Dans le livre du professeur Jennifer Eberhardt, Empêcher, décrit comment un policier noir a pointé une arme sur un homme à New York pour se rendre compte qu’il regardait son propre reflet. C’est une anecdote surprenante et qui démontre à quel point les préjugés inconscients peuvent être insidieux et puissants.
Eberhardt est l’un des plus grands experts mondiaux des préjugés raciaux inconscients et montre dans son livre comment ils affectent tous les secteurs de la société, entraînant d’énormes disparités.
Les préjugés (malgré ce que certains aiment prétendre) ne sont pas toujours, ni souvent, délibérés. C’est une caractéristique intégrée de la fonction cognitive humaine et joue un rôle important dans la synthèse de l’énorme quantité de données que nous devons traiter chaque jour. La vérité est qu’il nous suffit souvent ne pas apprécier à quel point nous sommes vulnérables à certains récits, à quel point nous sommes sous l’influence des choses qu’ils nous disent et des choses que nous voyons. Et nous ne réalisons pas comment cela se reflète dans la façon dont nous construisons et nous rapportons au monde qui nous entoure.
Cet aspect de la nature humaine s’est propagé au monde de la technologie. En effet, il y a peu de gens aujourd’hui qui contesteraient le fait qu’il existe des préjugés dans le monde de la technologie. Les développeurs masculins à prédominance blanche ont créé une technologie qui répond principalement aux personnes comme eux, et donc injustement discriminatoire à l’égard des femmes et des personnes de couleur. Une enquête de 2018 a montré qu’environ les trois quarts de tous les travaux techniques étaient effectués par des hommes, et l’aiguille n’a pas beaucoup bougé depuis lors.
Cela se reflète dans les algorithmes des médias sociaux, la technologie de reconnaissance faciale et les assistants vocaux, qui sont tous des caractéristiques de plus en plus courantes de la vie moderne. Et dans le monde bâti, ces biais technologiques existent aussi et peuvent être exacerbés de toutes les manières. De plus, la pandémie a incité les concepteurs de bâtiments à réfléchir à la manière de donner aux espaces une fonctionnalité complète sans que leurs habitants ne touchent quoi que ce soit. Et cela signifiera probablement donner la priorité au type de technologie qui s’est avéré biaisé ailleurs, y compris la technologie d’assistant vocal et l’AFR. Cela pourrait signifier, par exemple, que l’accès aux ascenseurs, ou même l’accès aux bâtiments, devient soudainement un problème.
La façon dont nous envisageons les données vient encore aggraver ce problème. La technologie automatisée suppose que les données sont objectivement « vraies », mais là aussi il y a un biais. Le projet de fin d’études primé d’Hannah Rozenberg, Building Without Bias, a montré que les machines associaient des mots comme « architecte », « acier » et « béton » aux hommes et « salon de thé », « cuisine » et « pépinière » aux femmes. Nous devrons surmonter ce problème si les bâtiments du futur doivent servir tout le monde, comme il se doit.
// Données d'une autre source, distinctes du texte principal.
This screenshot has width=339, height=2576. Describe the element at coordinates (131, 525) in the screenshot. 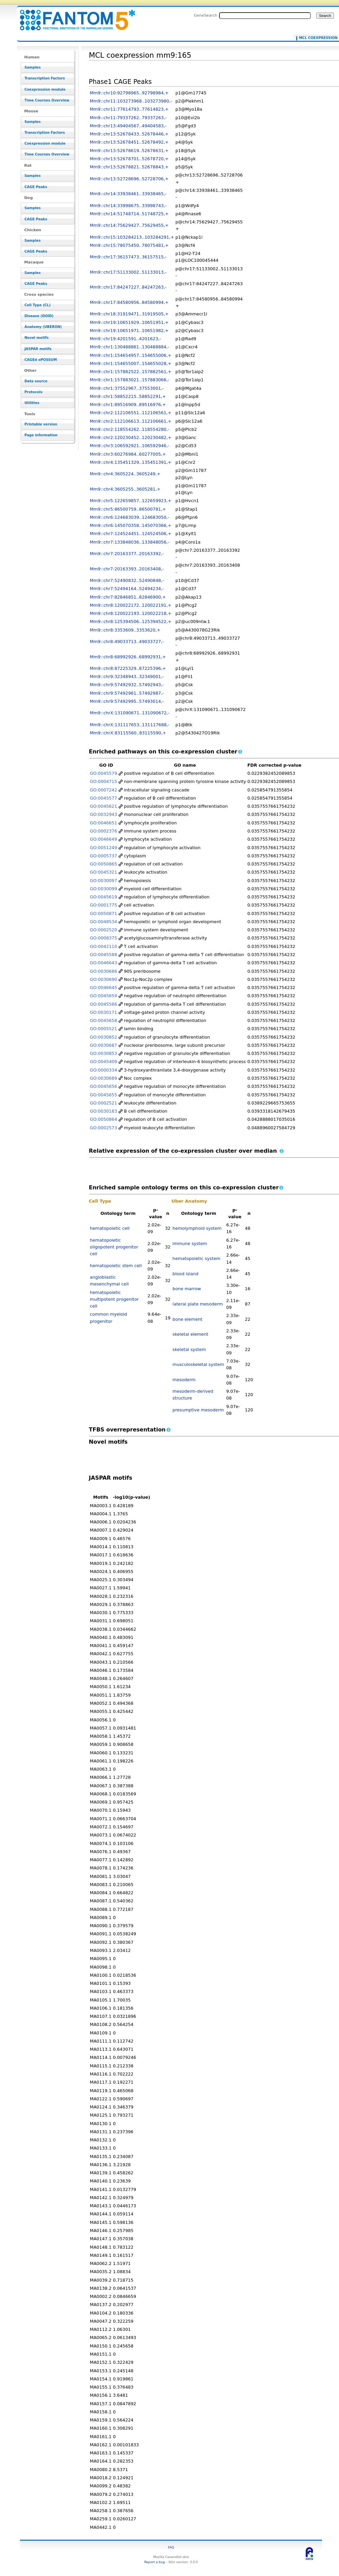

Mais il est naïf de penser que les préjugés sont toujours unconscience dans le monde bâti. Certains développeurs sont connus pour installer des bancs payants à la minute, des « oreilles de cochon » et même des pourboires « sans-abri » en dehors des propriétés de luxe pour empêcher les « indésirables » d’entrer, des skateurs aux adolescents en passant par les lève-tard. Ces innovations malheureuses se regroupent même sous un même nom : « l’architecture défensive ».
Mais nous ne pouvons pas faire grand-chose contre le cynisme à long terme. Nous pouvons faire quelque chose contre les préjugés inconscients. De toute évidence, nous devons inclure un éventail de personnes aussi diversifié que possible dans le processus de développement technologique et, dès le début, nous assurer que le produit final n’est pas injustement biaisé contre un ou plusieurs groupes. Il s’agit d’un long projet, car il va bien au-delà du monde de la technologie et s’étend à la société et à la culture au sens large. Mais nous pouvons toujours, au sein de nos organisations, nous efforcer d’être inclusifs lorsque nous créons de nouvelles technologies.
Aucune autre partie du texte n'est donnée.